| HN Mirror

Y	Hacker News new \| ask \| show \| jobs

by gamegoblin 4246 days ago

I would be extremely interested in seeing this used as a pruning function for a state-of-the-art MCTS (Monte Carlo Tree Search) Go engine.

As it stands, your generic MCTS algorithm expands a game tree of nodes, and gives more attention to more promising branches, but it still must give attention to other branches to find out if they are promising or not (exploration vs. exploitation).

In the paper, they get the right move (right as defined by what an expert human would do) 44% of the time, but they also say the right move, if not the #1 choice, is often in the top few choices. According to their graph it's in the top 10 choices about 80% of the time, and in the top 30 choices about 98% of the time.

If in MCTS you could prune the branching factor of your tree search down from 300+ to ~30, that could be huge.

=====

I'd also be interested in seeing it used as the playout function of an MCTS engine.

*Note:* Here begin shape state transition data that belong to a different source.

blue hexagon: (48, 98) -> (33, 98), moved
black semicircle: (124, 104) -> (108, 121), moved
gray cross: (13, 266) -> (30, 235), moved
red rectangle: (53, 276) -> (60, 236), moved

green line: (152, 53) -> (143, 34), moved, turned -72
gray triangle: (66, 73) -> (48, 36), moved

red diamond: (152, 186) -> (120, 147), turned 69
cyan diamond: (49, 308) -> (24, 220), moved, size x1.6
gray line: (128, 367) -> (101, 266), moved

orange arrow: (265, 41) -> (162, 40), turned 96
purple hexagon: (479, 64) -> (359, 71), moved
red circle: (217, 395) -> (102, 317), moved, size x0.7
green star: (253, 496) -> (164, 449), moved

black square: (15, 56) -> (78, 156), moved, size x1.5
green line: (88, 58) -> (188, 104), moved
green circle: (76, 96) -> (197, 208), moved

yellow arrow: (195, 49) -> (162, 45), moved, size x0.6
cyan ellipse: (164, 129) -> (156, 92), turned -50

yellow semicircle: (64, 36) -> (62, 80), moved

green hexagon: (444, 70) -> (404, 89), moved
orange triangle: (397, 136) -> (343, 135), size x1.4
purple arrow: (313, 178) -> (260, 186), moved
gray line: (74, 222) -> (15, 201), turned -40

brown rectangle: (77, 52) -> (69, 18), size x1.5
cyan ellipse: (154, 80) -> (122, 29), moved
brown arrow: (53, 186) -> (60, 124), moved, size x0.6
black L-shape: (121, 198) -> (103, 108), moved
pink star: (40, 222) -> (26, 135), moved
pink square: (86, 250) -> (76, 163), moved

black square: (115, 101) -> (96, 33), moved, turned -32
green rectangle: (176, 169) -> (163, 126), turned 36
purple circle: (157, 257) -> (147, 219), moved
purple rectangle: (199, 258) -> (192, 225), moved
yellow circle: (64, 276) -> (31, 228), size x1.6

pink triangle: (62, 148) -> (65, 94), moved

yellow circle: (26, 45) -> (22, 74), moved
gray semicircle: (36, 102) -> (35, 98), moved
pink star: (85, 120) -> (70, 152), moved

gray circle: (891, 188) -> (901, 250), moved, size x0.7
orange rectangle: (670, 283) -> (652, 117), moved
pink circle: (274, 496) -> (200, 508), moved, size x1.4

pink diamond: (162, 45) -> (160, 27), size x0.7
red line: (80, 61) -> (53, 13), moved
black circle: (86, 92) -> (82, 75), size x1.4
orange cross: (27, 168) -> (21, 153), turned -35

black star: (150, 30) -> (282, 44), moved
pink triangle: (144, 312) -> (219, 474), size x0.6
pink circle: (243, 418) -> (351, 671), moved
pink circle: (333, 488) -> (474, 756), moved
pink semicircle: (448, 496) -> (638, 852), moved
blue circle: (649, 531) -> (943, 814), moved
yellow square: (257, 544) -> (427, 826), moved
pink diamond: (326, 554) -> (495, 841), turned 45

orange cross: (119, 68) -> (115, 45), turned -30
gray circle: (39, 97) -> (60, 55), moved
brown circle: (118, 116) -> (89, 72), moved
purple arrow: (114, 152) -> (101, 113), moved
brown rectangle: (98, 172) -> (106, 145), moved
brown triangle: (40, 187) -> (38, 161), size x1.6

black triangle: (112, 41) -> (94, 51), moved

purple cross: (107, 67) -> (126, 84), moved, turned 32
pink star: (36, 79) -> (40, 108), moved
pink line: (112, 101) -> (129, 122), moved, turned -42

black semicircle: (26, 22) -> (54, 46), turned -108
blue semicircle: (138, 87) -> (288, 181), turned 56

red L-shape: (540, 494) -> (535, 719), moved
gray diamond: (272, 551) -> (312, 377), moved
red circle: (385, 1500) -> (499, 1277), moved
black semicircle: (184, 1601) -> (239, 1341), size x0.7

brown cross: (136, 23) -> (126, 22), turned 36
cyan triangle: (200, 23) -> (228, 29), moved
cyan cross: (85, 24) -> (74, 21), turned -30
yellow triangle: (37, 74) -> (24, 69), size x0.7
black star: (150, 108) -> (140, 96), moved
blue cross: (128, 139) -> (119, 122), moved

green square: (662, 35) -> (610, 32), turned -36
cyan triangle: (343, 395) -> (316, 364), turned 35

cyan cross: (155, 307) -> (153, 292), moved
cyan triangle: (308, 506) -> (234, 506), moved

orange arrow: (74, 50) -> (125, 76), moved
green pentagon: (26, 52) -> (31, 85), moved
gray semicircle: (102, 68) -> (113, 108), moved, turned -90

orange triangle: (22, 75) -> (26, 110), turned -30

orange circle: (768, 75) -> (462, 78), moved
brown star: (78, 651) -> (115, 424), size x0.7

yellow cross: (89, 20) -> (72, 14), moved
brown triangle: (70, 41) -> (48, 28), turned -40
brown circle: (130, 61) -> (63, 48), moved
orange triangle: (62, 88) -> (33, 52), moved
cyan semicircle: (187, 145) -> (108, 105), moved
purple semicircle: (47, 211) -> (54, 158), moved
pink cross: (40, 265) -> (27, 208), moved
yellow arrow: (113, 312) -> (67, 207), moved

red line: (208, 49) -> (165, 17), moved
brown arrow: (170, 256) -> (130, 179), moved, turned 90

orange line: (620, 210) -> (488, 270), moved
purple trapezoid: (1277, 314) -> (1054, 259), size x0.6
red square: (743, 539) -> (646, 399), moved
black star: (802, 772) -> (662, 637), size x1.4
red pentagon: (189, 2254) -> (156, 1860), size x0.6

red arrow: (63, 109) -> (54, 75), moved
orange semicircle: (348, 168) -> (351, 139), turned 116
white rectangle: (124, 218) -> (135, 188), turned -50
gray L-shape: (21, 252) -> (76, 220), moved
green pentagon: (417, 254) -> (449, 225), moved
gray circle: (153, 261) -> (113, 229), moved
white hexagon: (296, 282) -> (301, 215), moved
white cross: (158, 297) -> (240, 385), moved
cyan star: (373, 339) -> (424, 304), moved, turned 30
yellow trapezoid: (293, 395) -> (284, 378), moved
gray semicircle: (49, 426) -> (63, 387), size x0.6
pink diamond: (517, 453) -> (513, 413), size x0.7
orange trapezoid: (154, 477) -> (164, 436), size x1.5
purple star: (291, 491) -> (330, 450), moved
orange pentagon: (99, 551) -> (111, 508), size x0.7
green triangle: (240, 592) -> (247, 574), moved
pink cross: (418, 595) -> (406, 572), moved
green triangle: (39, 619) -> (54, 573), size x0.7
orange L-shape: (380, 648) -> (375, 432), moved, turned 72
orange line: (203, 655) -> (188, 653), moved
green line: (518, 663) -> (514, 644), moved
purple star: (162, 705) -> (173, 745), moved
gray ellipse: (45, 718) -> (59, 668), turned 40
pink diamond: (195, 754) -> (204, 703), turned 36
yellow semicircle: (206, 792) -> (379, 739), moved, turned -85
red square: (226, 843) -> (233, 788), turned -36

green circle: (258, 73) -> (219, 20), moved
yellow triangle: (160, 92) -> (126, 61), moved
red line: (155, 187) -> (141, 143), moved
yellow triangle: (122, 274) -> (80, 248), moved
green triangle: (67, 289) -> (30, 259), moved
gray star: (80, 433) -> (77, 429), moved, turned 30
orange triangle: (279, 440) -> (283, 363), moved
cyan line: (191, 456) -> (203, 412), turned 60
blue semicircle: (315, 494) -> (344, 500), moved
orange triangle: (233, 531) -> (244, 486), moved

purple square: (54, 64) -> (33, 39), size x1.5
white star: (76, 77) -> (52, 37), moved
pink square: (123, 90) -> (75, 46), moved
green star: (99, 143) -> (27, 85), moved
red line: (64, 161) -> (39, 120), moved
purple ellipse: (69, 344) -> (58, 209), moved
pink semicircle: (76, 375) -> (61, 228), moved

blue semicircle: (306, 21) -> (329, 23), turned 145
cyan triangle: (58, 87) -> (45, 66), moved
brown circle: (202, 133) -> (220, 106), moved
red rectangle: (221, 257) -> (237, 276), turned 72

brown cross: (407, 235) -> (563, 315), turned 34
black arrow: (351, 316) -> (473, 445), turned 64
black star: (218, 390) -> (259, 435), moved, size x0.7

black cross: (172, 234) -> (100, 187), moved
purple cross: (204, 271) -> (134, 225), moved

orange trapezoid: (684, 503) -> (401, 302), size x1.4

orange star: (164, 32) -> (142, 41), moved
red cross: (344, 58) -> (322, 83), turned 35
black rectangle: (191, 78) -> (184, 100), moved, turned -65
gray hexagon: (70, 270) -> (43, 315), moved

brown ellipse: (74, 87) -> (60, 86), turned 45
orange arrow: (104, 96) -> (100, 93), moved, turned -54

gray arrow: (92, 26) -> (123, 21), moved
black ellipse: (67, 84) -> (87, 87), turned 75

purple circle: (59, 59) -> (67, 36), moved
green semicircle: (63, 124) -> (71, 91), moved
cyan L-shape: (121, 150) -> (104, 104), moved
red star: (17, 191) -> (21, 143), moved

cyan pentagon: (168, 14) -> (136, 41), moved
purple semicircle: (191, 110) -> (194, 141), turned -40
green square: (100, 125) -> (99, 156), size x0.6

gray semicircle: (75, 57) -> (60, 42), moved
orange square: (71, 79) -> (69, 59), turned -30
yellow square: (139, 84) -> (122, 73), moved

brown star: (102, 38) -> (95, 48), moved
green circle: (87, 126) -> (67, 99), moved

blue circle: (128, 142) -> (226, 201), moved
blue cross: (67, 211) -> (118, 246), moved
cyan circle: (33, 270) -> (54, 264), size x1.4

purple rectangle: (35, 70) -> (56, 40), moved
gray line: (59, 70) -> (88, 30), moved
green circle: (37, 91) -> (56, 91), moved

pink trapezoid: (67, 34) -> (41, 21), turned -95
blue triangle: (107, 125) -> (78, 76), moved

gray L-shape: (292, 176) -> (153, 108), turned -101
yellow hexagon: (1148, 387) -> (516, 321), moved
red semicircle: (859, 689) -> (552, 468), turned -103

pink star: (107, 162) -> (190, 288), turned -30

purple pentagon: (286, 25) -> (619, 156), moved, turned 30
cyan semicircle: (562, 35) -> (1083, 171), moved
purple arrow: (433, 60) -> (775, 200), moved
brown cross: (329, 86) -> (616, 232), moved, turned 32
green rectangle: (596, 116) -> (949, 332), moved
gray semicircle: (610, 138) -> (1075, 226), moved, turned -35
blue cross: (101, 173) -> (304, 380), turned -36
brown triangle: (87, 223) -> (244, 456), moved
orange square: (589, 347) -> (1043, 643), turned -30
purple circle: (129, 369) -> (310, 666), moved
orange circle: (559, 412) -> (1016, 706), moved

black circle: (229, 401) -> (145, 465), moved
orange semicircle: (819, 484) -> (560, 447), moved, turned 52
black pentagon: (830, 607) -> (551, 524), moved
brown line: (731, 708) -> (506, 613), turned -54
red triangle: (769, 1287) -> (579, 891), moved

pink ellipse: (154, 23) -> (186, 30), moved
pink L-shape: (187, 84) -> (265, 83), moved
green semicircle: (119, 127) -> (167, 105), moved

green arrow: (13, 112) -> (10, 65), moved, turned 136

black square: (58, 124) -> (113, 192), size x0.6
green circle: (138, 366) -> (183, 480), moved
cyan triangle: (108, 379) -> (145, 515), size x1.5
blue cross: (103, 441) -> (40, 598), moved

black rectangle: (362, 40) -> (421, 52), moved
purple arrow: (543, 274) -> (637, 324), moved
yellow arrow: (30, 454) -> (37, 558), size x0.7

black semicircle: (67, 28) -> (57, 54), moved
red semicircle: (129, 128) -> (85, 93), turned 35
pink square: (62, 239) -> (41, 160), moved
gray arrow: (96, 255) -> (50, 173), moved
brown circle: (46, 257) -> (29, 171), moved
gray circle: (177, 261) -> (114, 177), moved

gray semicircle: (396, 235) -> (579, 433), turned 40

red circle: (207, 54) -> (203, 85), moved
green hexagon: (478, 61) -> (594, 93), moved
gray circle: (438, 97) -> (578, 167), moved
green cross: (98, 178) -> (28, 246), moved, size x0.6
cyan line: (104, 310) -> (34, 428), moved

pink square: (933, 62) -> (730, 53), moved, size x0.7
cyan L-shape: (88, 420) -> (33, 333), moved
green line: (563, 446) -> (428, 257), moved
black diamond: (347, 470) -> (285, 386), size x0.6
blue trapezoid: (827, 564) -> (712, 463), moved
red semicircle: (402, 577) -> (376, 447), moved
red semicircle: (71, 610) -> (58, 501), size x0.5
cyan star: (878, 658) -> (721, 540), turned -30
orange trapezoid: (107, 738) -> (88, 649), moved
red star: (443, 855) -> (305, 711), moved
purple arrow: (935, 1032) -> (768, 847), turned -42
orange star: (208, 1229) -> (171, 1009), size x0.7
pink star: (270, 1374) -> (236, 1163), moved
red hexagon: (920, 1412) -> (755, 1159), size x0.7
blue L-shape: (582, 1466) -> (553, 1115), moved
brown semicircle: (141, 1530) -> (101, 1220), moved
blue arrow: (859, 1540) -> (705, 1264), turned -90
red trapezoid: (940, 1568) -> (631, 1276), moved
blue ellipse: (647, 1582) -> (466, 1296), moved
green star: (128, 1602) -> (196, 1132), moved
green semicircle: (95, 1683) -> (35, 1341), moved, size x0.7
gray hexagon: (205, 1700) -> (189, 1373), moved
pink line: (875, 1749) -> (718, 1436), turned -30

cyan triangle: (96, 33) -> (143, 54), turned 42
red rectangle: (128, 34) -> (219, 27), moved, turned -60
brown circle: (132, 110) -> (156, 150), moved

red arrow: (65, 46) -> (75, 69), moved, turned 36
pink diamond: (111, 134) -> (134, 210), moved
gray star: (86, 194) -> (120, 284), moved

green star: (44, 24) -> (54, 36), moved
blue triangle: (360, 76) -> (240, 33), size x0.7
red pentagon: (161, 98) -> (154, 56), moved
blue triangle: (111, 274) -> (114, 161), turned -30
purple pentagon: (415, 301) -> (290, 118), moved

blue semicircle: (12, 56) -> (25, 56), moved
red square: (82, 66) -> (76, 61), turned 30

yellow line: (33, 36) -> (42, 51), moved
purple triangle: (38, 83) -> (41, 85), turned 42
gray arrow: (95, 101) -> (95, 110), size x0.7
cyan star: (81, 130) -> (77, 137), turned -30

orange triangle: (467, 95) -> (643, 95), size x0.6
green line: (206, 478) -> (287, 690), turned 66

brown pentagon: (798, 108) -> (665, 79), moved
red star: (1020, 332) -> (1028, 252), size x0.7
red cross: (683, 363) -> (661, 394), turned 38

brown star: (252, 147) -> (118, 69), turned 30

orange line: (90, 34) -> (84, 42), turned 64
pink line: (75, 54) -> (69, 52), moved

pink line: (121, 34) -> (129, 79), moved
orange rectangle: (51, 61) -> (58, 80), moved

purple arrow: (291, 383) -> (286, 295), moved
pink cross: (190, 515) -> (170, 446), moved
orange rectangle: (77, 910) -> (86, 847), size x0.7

As it stands, most playout functions use random, or random+quick heuristic to playout thousands (or millions) of random games to rate a position. I imagine if you used this, which can output an entire probability distribution of moves, you could do significantly better than random with a fewer number of games.

1 comments

jpfr 4246 days ago

Integration in MCTS should be straightforward. And I would be surprised if the author's hadn't done it already. Normally, no actions are pruned away per-se. Instead, the available actions are initialised with a utility value [1] from an external oracle, i.e. the neural net. From then on, the normal MCTS procedure continues until the time or memory runs out.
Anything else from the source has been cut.